The Unsung Hero of the Electric Revolution

By George M. Song’e

Legend has it that after World War 2, Asian mechanics started fitting engines into rickshaws. These rickshaws evolved from being pedaled to propelled by an internal combustion engine, ICE engine. The single-cylinder engine made a pulsating tuk sound, hence the name tuk-tuk or auto rickshaw. It is widely believed that these engines were remnants of the European influence during the war.

Around the same time, the Italian aircraft manufacturer, Piaggio, launched the robust Ape a three-wheeler. The light vehicle addressed the logistical needs of post-war Italy. Its ability to maneuver the narrow streets endeared it to the Italian market and grew its popularity overseas. Apart from easily navigating tight corners, the tuk-tuk has a narrow body and can carry heavy loads. It is economical to drive and safer as the driver sits in a cabin, which provides an extra safety net in the event of an accident. The upfront cost is low hence its popularity in last-mile delivery and taxi services. However, due to the pulsating power delivery, tuk-tuks vibrate a lot. This is very uncomfortable for users.

Fast forward to February 2024, when Car and General Kenya Limited launched the electric Piaggio Ape, joining companies like ARC Ride, Biliti Electric, and Kiri EV in the electric three-wheeler space.

The electric three-wheeler carries all the attributes of its ICE counterparts and more.
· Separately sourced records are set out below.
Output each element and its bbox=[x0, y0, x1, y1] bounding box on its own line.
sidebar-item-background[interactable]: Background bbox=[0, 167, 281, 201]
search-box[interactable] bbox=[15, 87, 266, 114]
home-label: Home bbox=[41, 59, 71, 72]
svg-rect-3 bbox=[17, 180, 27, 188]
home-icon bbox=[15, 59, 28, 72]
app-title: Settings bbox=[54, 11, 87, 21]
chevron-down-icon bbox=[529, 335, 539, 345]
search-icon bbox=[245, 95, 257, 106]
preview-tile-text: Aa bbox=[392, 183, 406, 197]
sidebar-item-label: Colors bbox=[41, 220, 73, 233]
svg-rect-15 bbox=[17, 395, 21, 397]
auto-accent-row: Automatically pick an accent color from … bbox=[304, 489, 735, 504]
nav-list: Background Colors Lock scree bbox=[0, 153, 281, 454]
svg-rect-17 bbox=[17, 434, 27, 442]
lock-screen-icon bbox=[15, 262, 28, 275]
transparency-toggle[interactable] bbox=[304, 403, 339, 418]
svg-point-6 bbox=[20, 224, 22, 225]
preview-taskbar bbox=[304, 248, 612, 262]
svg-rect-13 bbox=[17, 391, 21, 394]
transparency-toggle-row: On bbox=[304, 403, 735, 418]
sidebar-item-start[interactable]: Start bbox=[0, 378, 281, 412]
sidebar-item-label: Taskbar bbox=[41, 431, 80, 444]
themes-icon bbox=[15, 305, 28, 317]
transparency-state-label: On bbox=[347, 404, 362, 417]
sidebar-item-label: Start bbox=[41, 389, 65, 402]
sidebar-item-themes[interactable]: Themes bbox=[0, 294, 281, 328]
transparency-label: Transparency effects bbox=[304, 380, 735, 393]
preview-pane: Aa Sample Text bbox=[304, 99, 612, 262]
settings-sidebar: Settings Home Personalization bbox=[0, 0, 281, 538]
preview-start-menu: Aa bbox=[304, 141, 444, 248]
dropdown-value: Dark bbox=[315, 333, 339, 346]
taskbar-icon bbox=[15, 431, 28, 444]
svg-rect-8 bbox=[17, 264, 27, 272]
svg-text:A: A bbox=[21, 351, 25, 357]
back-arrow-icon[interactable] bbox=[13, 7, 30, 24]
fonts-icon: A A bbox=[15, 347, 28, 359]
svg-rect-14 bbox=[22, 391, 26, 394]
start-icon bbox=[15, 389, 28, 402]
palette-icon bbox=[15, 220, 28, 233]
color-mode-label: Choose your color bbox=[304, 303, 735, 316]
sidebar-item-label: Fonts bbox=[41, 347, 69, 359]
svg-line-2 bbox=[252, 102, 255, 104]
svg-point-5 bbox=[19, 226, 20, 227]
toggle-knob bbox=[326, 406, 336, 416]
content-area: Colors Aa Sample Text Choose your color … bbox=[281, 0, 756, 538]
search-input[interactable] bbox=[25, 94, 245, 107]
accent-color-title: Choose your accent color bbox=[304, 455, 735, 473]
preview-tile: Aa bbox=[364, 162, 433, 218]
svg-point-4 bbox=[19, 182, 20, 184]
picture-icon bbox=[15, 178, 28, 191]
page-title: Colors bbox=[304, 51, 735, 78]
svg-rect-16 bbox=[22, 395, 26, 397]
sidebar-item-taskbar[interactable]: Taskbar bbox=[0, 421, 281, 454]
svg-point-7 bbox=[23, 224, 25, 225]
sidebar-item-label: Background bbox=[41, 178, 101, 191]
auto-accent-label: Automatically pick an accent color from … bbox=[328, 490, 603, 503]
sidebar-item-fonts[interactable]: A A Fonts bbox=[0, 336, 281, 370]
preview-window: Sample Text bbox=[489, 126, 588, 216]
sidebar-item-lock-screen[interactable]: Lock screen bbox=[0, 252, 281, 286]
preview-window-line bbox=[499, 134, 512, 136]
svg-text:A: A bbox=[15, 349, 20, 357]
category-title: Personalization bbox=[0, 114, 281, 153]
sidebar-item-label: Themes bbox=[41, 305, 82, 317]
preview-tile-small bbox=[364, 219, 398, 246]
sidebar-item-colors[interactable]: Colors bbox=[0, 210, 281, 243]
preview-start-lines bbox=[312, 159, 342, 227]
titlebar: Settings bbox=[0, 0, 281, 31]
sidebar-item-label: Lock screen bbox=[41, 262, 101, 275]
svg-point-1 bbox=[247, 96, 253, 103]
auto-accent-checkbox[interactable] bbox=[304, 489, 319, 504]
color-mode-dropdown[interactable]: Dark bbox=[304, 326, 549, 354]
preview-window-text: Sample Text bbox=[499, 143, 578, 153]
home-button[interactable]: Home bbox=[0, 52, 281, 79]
It replaces the noisy tuk-tuk sound with the zephyr-like polite sonic of the electric motor. The electric tuk-tuk provides a smoother ride for the driver and passengers These attributes place the vehicle in an exceptional position in the urban transportation space.
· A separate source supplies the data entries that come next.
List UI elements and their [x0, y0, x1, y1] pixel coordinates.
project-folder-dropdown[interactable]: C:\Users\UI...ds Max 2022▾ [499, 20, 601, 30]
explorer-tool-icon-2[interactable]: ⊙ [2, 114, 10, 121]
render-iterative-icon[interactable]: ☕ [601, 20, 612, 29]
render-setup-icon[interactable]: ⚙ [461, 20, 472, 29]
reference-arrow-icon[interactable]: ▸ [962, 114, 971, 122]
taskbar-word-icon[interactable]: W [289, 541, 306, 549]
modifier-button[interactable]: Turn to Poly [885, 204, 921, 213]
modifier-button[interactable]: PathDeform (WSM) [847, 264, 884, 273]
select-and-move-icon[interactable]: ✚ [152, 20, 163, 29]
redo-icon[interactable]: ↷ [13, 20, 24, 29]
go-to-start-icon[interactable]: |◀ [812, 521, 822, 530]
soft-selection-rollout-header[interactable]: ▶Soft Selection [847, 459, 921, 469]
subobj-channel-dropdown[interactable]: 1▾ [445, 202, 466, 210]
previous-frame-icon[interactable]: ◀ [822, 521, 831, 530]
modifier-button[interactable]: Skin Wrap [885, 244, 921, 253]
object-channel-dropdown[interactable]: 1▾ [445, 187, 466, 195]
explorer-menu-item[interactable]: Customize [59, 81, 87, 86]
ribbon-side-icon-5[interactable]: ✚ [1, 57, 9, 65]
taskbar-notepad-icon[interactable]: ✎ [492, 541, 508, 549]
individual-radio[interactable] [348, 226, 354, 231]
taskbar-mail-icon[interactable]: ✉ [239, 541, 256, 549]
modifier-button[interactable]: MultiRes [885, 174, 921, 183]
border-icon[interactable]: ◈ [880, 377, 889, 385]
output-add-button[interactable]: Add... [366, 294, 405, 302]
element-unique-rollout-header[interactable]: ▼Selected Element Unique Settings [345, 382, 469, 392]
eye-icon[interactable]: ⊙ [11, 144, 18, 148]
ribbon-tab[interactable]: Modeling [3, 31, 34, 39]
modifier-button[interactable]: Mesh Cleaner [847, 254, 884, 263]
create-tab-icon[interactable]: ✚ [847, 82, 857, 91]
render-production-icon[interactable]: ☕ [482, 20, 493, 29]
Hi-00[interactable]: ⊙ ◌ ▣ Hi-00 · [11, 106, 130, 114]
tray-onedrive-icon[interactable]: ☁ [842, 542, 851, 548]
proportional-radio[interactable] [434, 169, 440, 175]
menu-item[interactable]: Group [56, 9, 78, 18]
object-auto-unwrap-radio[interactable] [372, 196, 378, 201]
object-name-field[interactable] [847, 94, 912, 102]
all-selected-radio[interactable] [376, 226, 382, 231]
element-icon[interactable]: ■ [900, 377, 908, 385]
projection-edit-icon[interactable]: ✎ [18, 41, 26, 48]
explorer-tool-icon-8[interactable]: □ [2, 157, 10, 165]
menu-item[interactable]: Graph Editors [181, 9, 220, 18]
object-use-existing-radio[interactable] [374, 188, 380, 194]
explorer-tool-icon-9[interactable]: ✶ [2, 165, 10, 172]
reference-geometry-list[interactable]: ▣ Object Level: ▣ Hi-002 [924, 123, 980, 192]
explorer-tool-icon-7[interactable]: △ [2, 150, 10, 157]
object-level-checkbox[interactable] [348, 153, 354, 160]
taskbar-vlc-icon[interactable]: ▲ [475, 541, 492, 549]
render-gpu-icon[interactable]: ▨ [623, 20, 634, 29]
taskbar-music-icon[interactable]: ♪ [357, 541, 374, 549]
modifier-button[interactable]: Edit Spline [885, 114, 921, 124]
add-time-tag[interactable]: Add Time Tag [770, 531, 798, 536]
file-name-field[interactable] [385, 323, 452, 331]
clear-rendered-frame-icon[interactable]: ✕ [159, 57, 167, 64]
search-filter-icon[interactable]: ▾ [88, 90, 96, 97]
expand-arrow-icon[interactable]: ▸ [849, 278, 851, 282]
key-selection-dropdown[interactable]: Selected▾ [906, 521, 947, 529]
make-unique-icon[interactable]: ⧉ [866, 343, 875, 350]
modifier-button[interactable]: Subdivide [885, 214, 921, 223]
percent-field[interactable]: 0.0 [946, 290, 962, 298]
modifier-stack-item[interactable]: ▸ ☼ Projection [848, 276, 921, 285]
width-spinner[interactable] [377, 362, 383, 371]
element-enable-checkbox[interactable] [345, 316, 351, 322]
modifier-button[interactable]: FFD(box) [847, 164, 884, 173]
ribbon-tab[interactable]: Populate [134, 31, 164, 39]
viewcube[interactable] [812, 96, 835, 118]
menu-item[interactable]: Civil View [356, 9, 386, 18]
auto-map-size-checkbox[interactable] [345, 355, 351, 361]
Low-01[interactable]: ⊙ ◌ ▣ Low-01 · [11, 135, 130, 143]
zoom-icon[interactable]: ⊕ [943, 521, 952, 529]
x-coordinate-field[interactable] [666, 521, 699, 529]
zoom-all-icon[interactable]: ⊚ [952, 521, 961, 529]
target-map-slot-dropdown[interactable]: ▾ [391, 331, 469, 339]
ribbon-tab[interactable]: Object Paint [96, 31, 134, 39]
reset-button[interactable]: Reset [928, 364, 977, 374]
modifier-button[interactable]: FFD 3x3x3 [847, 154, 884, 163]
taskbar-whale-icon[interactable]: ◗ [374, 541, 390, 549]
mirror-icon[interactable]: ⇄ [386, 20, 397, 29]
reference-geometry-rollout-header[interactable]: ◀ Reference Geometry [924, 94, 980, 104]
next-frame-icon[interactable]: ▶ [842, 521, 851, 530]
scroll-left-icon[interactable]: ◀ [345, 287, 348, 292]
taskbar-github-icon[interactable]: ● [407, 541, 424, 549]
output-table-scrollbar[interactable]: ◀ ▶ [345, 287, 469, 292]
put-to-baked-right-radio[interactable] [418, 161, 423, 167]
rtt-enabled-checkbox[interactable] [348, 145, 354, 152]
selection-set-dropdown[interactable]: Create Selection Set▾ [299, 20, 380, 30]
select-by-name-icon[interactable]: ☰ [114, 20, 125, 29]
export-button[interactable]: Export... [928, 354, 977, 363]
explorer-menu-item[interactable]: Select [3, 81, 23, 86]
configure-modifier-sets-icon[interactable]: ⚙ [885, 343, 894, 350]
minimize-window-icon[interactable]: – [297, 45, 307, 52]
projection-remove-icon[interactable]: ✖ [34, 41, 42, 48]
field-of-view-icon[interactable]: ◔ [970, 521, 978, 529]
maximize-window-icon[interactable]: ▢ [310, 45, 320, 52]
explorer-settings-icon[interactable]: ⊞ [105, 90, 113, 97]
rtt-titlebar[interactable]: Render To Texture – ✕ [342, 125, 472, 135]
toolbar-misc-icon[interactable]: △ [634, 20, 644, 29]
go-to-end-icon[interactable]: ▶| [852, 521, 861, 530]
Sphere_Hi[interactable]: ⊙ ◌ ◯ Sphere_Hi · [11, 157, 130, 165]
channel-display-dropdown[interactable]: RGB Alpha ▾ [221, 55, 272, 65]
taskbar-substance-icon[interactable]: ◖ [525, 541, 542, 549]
The coastal city of Mombasa has plenty ICE tuk-tuks. The numbers are said to be in the region of 14000 vehicles.  The transition to electric tuk-tuks will provide the sector with a watershed moment. Indeed, the sector will have the privilege of redefining itself into a premium service provider in the transportation sphere. In the past residents of the port city have complained of the noisy pollutants that clog the narrow streets causing traffic snarl-ups. Many hotels are on record for barring tuk-tuks from dropping passengers at the hotel entranceway and are consigned to drop-off points at the main gates. Consequently, guests are compelled to walk to the hotel lobby. Electric tuk-tuks provide an opportunity for change as they are silent. Further operators can organize themselves in groups and establish designated pick-up and drop-off points, thus reducing congestion on the roads. They can monitor each other’s compliance with the traffic rules and instill discipline. It has worked in the boda boda sector in Rwanda, why not the tuk-tuk space in Kenya?

The complete reset of modus operandi surrounding the public transport sector is long overdue. One of the reasons why there is a lot of disorganization is the stiff competition for passengers. This competition is amplified by the narrow margins most drivers earn due to the high operating costs of the vehicles. Since electric vehicles are cheaper to run, the ripple effect is less stress on the drivers to make ends meet.

To mitigate the high upfront cost of the electric tuk-tuk, e-mobility companies provide battery leasing services under the battery-as-a-service business model. By doing this they maintain the batteries as assets and offer swapping services. Customers pay per swap and enjoy healthy batteries for as long as they maintain their vehicles in good order. The leasing companies enjoy recurring revenue from their assets. It is a win-win scenario.

As the race towards decarbonization of the transport sector takes shape, the three-wheeler sector provides a great business opportunity in a space where the traction for electric three-wheelers has been slow.